Hintergrund: Intel im Aufwind durch KI und staatliche Beteiligung
Intel hat sich im Jahr 2026 bemerkenswert erholt. Die Aktie hat sich seit Jahresbeginn in etwa verdreifacht, gestützt durch strategische Partnerschaften mit Nvidia und Tesla sowie eine wachsende Nachfrage nach Chips für sogenannte Agentic-AI-Anwendungen, also Software, die eigenständig handelt. Die US-Regierung ist seit August 2025 mit rund zehn Prozent an Intel beteiligt, was dem Unternehmen eine besondere politische Dimension verleiht. Dennoch bleiben Risiken bestehen: Die Foundry-Sparte schreibt weiterhin rote Zahlen, und der PC-Markt steht unter Druck.

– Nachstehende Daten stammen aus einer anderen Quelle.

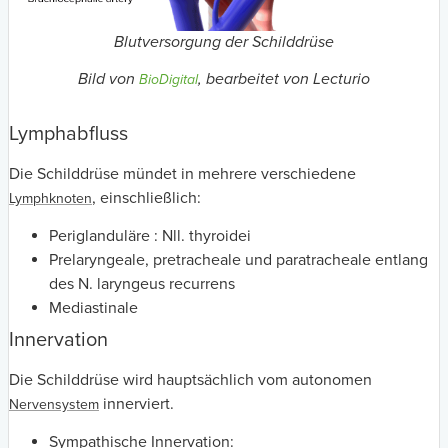
Blutversorgung der Schilddrüse
Bild von
, bearbeitet von Lecturio
BioDigital
Lymphabfluss
Die Schilddrüse mündet in mehrere verschiedene
, einschließlich:
Lymphknoten
Periglanduläre : Nll. thyroidei
Prelaryngeale, pretracheale und paratracheale entlang
des N. laryngeus recurrens
Mediastinale
Innervation
Die Schilddrüse wird hauptsächlich vom autonomen
innerviert.
Nervensystem
Sympathische Innervation:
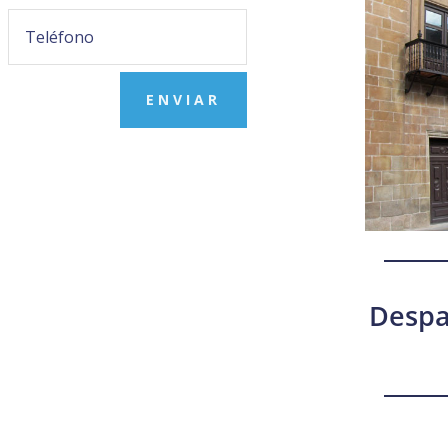
ENVIAR
Despa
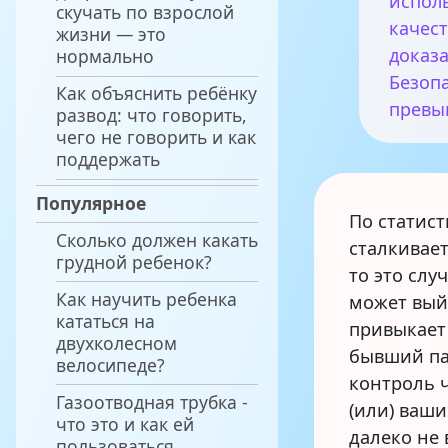
испол
скучать по взрослой
качес
жизни — это
доказа
нормально
Безоп
Как объяснить ребёнку
превы
развод: что говорить,
чего не говорить и как
поддержать
Популярное
По статист
Сколько должен какать
сталкивает
грудной ребенок?
то это слу
Как научить ребенка
может вый
кататься на
привыкает
двухколесном
бывший па
велосипеде?
контроль 
Газоотводная трубка -
(или) ваши
что это и как ей
далеко не 
пользоваться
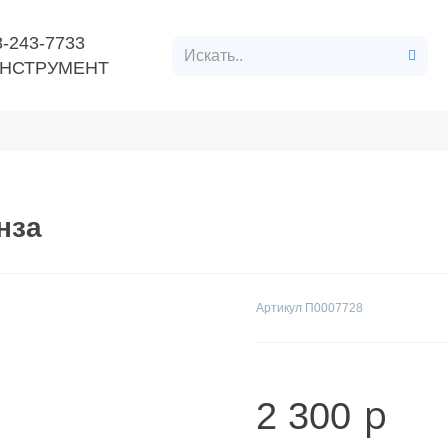
8-243-7733
НСТРУМЕНТ
нт
Расходные материалы
Строительные материалл
нза
Артикул
П0007728
p
2 300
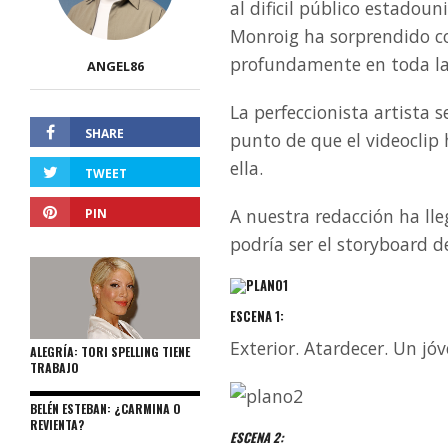
al dificil público estadoun
Monroig ha sorprendido c
profundamente en toda la
ANGEL86
La perfeccionista artista 
SHARE
punto de que el videoclip 
ella.
TWEET
A nuestra redacción ha ll
PIN
podría ser el storyboard 
ESCENA 1:
Exterior. Atardecer. Un j
ALEGRÍA: TORI SPELLING TIENE
TRABAJO
BELÉN ESTEBAN: ¿CARMINA O
REVIENTA?
ESCENA 2:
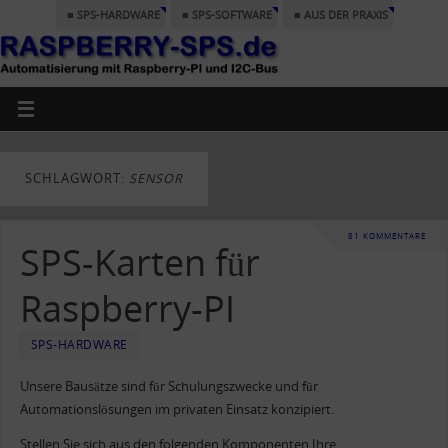
■ SPS-HARDWARE
■ SPS-SOFTWARE
■ AUS DER PRAXIS
SCHLAGWORT:
SENSOR
81 KOMMENTARE
SPS-Karten für
Raspberry-PI
SPS-HARDWARE
Unsere Bausätze sind für Schulungszwecke und für
Automationslösungen im privaten Einsatz konzipiert.
Stellen Sie sich aus den folgenden Komponenten Ihre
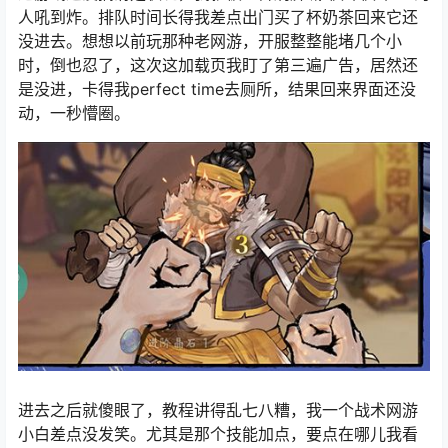
人吼到炸。排队时间长得我差点出门买了杯奶茶回来它还
没进去。想想以前玩那种老网游，开服整整能堵几个小
时，倒也忍了，这次这加载页我盯了第三遍广告，居然还
是没进，卡得我perfect time去厕所，结果回来界面还没
动，一秒懵圈。
进去之后就傻眼了，教程讲得乱七八糟，我一个战术网游
小白差点没发笑。尤其是那个技能加点，要点在哪儿我看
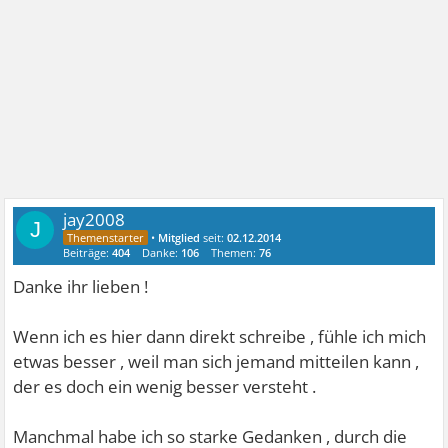
jay2008
J
•
Mitglied
seit:
02.12.2014
Beiträge:
404
Danke:
106
Themen:
76
Danke ihr lieben !
Wenn ich es hier dann direkt schreibe , fühle ich mich
etwas besser , weil man sich jemand mitteilen kann ,
der es doch ein wenig besser versteht .
Manchmal habe ich so starke Gedanken , durch die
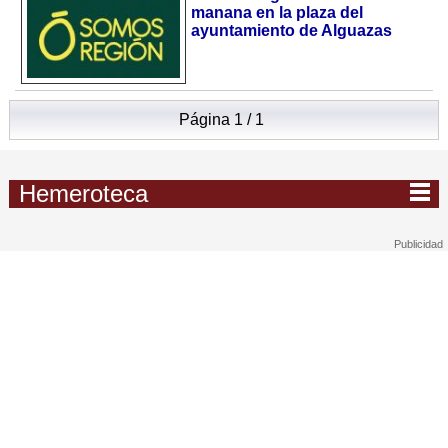
manana en la plaza del
ayuntamiento de Alguazas
Página 1 / 1
Hemeroteca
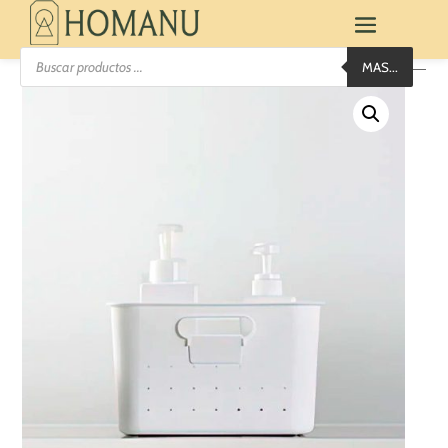
Búsqueda
MAS...
de
productos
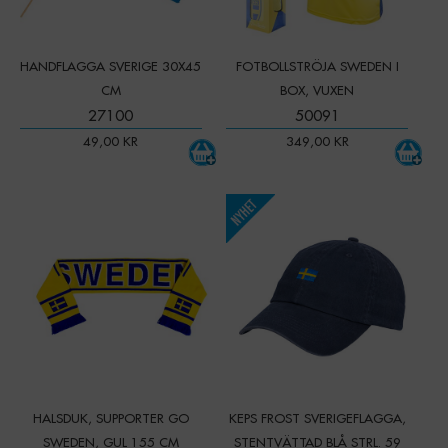
M
-
+
LAGER
0 ST
Art. nr:
50047
HANDFLAGGA SVERIGE 30X45
FOTBOLLSTRÖJA SWEDEN I
L
CM
BOX, VUXEN
-
+
LAGER
0 ST
Art. nr:
27100
50091
50048
49,00
KR
349,00
KR
XL
-
+
LAGER
0 ST
Art. nr:
-
+
50049
Qty:
XXL
-
+
LAGER
0 ST
Art. nr:
50050
HALSDUK, SUPPORTER GO
KEPS FROST SVERIGEFLAGGA,
SWEDEN, GUL 155 CM
STENTVÄTTAD BLÅ STRL. 59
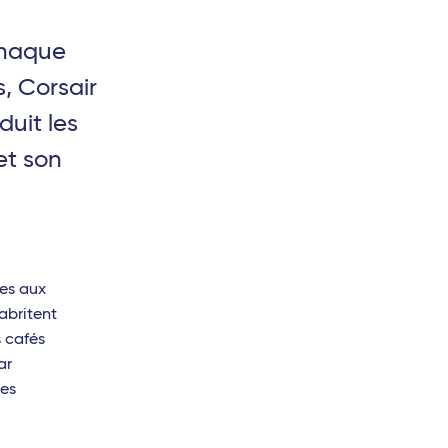
chaque
, Corsair
uit les
et son
es aux
abritent
s cafés
ar
les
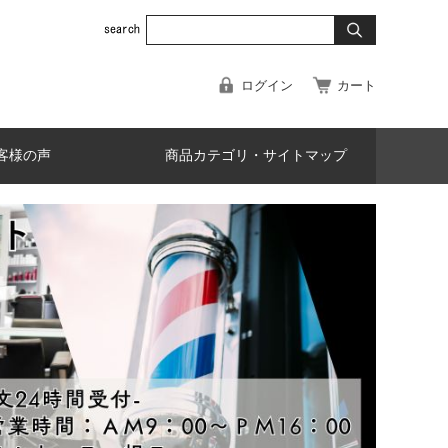
ログイン
カート
客様の声
商品カテゴリ・サイトマップ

Chartbild: Ausbruch über doppelten Widerstand
Aus technischer Sicht ist der Ausbruch zunächst als positives Signal zu werten. Die Kursmarke von 132,70 US-Dollar hatte Intel zweimal gestoppt, ein klassisches Doppel-Top-Muster. Der Durchbruch erfolgte mit einem Handelsvolumen von 233,91 Millionen Aktien, das damit den Volumenrückgang beim letzten Annäherungsversuch Ende Mai übertraf. Der Chaikin Money Flow (CMF), ein Indikator für institutionelle Kauf- und Verkaufsaktivität, erholte sich von negativem Terrain zurück auf die Nulllinie. Das deutet darauf hin, dass der Verkaufsdruck nachgelassen hat, von einer klar bullischen Bestätigung ist der Indikator jedoch noch entfernt.
Krypto-Trader bleiben skeptisch
An der Krypto-Handelsplattform Hyperliquid, die Perpetual Futures auf Aktien anbietet, überwiegen die Short-Positionen auf Intel weiterhin deutlich. Laut Nansen-Daten stehen Short-Positionen im Wert von 7,41 Millionen US-Dollar Longs in Höhe von 2,90 Millionen US-Dollar gegenüber. Das ergibt eine Netto-Short-Position von 4,51 Millionen US-Dollar, verteilt auf 21 Wallets. Das Long-zu-Short-Verhältnis liegt bei 0,39. Zwar ist dieser Wert innerhalb der beobachteten Gruppe einer der weniger bärischen, doch netto bleibt die Positionierung klar short. Immerhin steigt die Quote, was darauf hindeutet, dass einige Trader nach den Apple-Meldungen Short-Positionen abbauen.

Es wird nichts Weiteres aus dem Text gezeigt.